因此,我们专注于主动技术,即对图像施加视觉上难以察觉的改动。我们考虑以下三个标准:(1) 改动应足够微小,可通过PSNR (峰值信噪比) 等图像质量指标衡量;(2) 该技术对终端任务应保持相对中立,即使用标记数据集训练的模型准确率不应受到显著影响;(3) 该方法不应通过对失败案例的视觉分析被检测到,且能抵御数据集的重新标注。这排除了使用错误标签作为标记的技术——通过简单分析失败案例即可轻易识别此类标记。同样地,"后门"技术也容易通过异常值检测被识别和规避 (Tran et al., 2018)。

At this point, one may draw the analogy between this problem and watermarking (Cox et al., 2002), whose goal is to imprint a mark into an image such that it can be reidentified with high probability. We point out that traditional image-based watermarking is ineffective in our context: the learning procedure ignores the watermarks if they are not useful to guide the classification decision (Tishby et al., 2000). Therefore regular watermarking leaves no exploitable trace after training. We need to force the network to keep the mark through the learning process, whatever the learning procedure or architecture.

此时,人们可能会将这一问题与水印技术 (Cox et al., 2002) 进行类比,后者的目标是在图像中嵌入标记,使其能够以高概率被重新识别。我们指出,传统的基于图像的水印技术在此场景下是无效的:如果水印对分类决策没有指导作用,学习过程会忽略这些水印 (Tishby et al., 2000)。因此常规水印在训练后不会留下可利用的痕迹。我们需要迫使网络在整个学习过程中保留标记,无论采用何种学习流程或架构。
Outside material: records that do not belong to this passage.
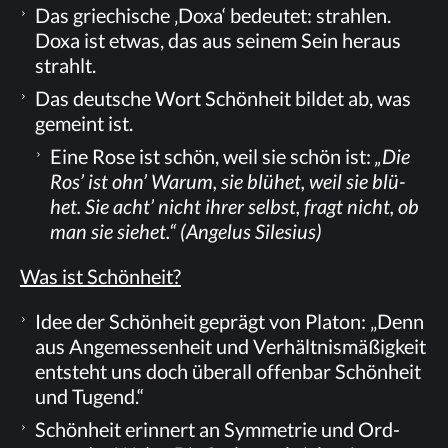
Das grie­chi­sche ‚Doxa‘ be­deu­tet: strah­len.
Doxa ist et­was, das aus sei­nem Sein her­aus
strahlt.
Das deut­sche Wort Schön­heit bil­det ab, was
ge­meint ist.
Eine Rose ist schön, weil sie schön ist:
„Die
Ros’ ist ohn’ War­um, sie blü­het, weil sie blü­
het. Sie acht’ nicht ih­rer selbst, fragt nicht, ob
man sie sie­het.“ (An­ge­lus Silesius)
Was ist Schönheit?
Idee der Schön­heit ge­prägt von Pla­ton: „Denn
aus An­ge­mes­sen­heit und Ver­hält­nis­mä­ßig­keit
ent­steht uns doch über­all of­fen­bar Schön­heit
und Tugend.“
Schön­heit er­in­nert an Sym­me­trie und Ord­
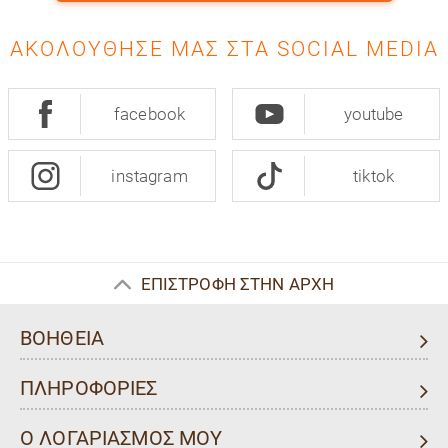
ΑΚΟΛΟΎΘΗΣΈ ΜΑΣ ΣΤΑ SOCIAL MEDIA
facebook
youtube
instagram
tiktok
ΕΠΙΣΤΡΟΦΗ ΣΤΗΝ ΑΡΧΗ
ΒΟΗΘΕΙΑ
ΠΛΗΡΟΦΟΡΙΕΣ
Ο ΛΟΓΑΡΙΑΣΜΟΣ ΜΟΥ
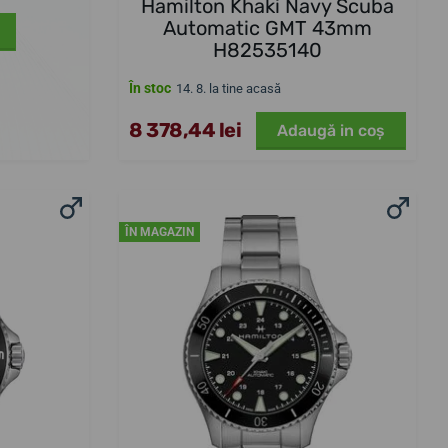
Hamilton Khaki Navy Scuba
Automatic GMT 43mm
H82535140
În stoc
14. 8. la tine acasă
8 378,44 lei
Adaugă in coş
ÎN MAGAZIN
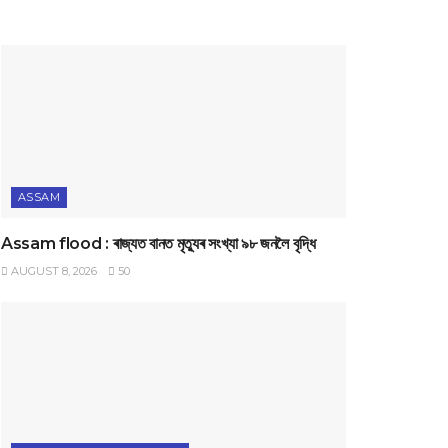
ASSAM
Assam flood : ৰাজ্যত বানত মৃত্যুৰ সংখ্যা ৯৮ জনলৈ বৃদ্ধি
AUGUST 8, 2026
50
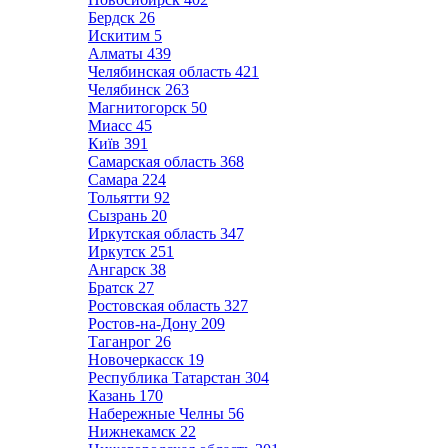
Бердск
26
Искитим
5
Алматы
439
Челябинская область
421
Челябинск
263
Магнитогорск
50
Миасс
45
Київ
391
Самарская область
368
Самара
224
Тольятти
92
Сызрань
20
Иркутская область
347
Иркутск
251
Ангарск
38
Братск
27
Ростовская область
327
Ростов-на-Дону
209
Таганрог
26
Новочеркасск
19
Республика Татарстан
304
Казань
170
Набережные Челны
56
Нижнекамск
22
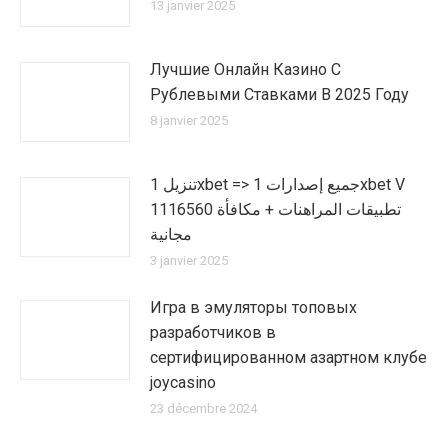
13 janvier 2025
Лучшие Онлайн Казино С
Рублевыми Ставками В 2025 Году
8 janvier 2025
تنزيل 1xbet => جميع إصدارات 1xbet V
1116560 تطبيقات المراهنات + مكافأة
مجانية
3 janvier 2025
Игра в эмуляторы топовых
разработчиков в
сертифицированном азартном клубе
joycasino
23 décembre 2024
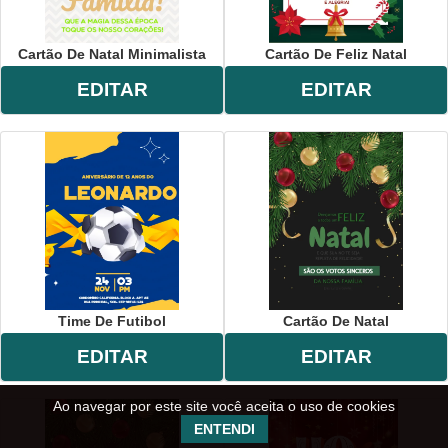
Cartão De Natal Minimalista
Cartão De Feliz Natal
EDITAR
EDITAR
Time De Futibol
Cartão De Natal
EDITAR
EDITAR
Ao navegar por este site você aceita o uso de cookies
ENTENDI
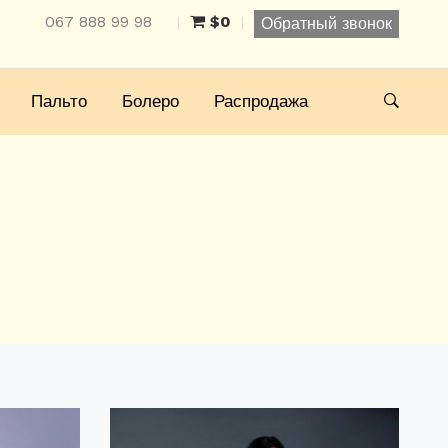
067 888 99 98
$0
|
|
Обратный звонок
Пальто
Болеро
Распродажа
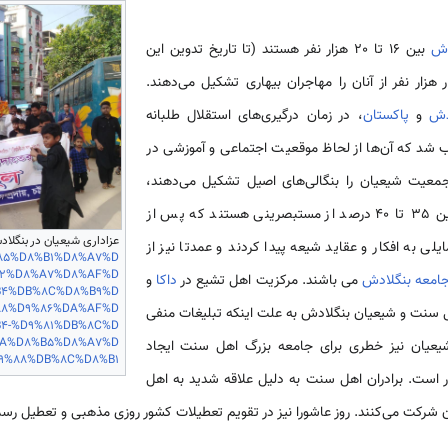
دش
بین 16 تا 20 هزار نفر هستند (تا تاریخ تدوین این
از چهار هزار نفر از آنان را مهاجران بیهاری تشکیل می‌دهند.
دش
و
پاکستان
، در زمان درگیری‌های استقلال طلبانه
شد که آن‌ها از لحاظ موقعیت اجتماعی و آموزشی در
جمعیت شیعیان را بنگالی‌های اصیل تشکیل می‌دهند،
همچنین از کل جمعیت آن‌ها، بین 35 تا 40 درصد از مستبصرینی هستند که پس از
عزاداری شیعیان در بنگلادش 
یلی به افکار و عقاید شیعه پیدا کردند و عمدتا نیز از
D9%85%D8%B1%D8%A7%D
B2%D8%A7%D8%AF%D
امعه بنگلادش
می باشند. مرکزیت اهل تشیع در
داکا
و
B4%DB%8C%D8%B9%D
A8%D9%86%DA%AF%D
ل سنت و شیعیان بنگلادش به علت اینکه تبلیغات منفی
4-%D9%81%DB%8C%D
AA%D8%B5%D8%A7%D
شیعیان نیز خطری برای جامعه بزرگ اهل سنت ایجاد
9%88%DB%8C%D8%B1
 است. برادران اهل سنت به دلیل علاقه شدید به اهل
 شرکت می‌کنند. روز عاشورا نیز در تقویم تعطیلات کشور روزی مذهبی و تعطیل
To that goal, we propose radioactive data. As illustrated in Figure 1 and similarly to radioactive markers in medical applications, we introduce marks (data isotopes) that remain through the learning process and that are detectable with high confidence in a neural network. Our idea is to craft a class-specific additive mark in the latent space before the classification layer. This mark is propagated back to the pixels with a marking (pretrained) network.

为了实现这一目标,我们提出了放射性数据 (radioactive data) 的概念。如图 1 所示,类似于医学应用中的放射性标记物,我们引入了在学习过程中持续存在且能在神经网络中以高置信度检测到的标记(数据同位素)。我们的核心思想是在分类层之前的潜在空间中构建一个类别特定的加性标记,并通过一个标记(预训练)网络将该标记反向传播至像素空间。

This behaviour is confirmed by an analysis of the latent space before classification. It shows that the network devotes a small part of its capacity to keep track of our “radioactive tracers”.

这种行为通过对分类前的潜在空间分析得到了证实。分析表明,网络仅用一小部分容量来追踪我们的"放射性示踪剂"。

Our experiments on Imagenet confirm that our radioactive marking technique is effective: with almost invisible changes to the images $(\mathrm{PSNR}=42~\mathrm{dB})$ ), and when marking only a fraction of the images $\zeta_{q}=1%$ ), we are able to detect the use of our radioactive images with very strong confidence. Note that our radioactive marks, while visually imperceptible, might be detected by a statistical analysis of the latent space of the network. Our aim in this paper is to provide a proof of concept that marking data is possible with statistical guarantees, and the analysis of defense mechanisms lies outside the scope of this paper. The deep learning community has developed a variety of defense mechanisms against “adversarial attacks”: these techniques prevent test-time tampering, but are not designed to prevent training-time attacks on neural networks.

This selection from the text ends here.